Directions: In the records below, the line that contains "Texes ppr estudio" marks the start. Copy it and each line after it through the end, exactly, without pictures.

━━━━━ Records for processing ━━━━━

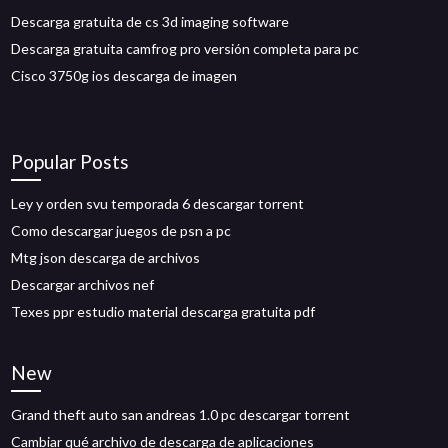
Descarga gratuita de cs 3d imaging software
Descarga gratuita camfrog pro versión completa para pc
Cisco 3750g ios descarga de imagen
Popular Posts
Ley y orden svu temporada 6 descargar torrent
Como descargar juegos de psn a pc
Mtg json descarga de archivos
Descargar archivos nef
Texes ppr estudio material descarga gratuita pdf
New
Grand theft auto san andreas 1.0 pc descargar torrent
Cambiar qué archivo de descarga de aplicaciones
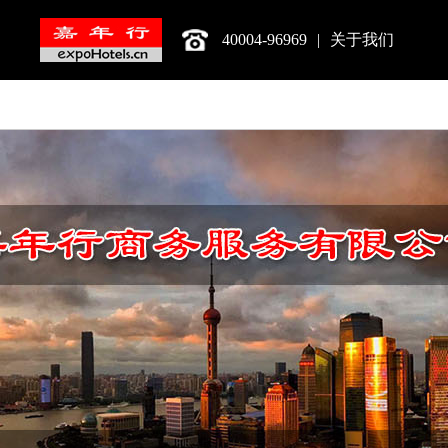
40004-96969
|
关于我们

━━━━━

Result of this task:
Texes ppr estudio material descarga gratuita pdf
New
Grand theft auto san andreas 1.0 pc descargar torrent
Cambiar qué archivo de descarga de aplicaciones
40004-96969
|
关于我们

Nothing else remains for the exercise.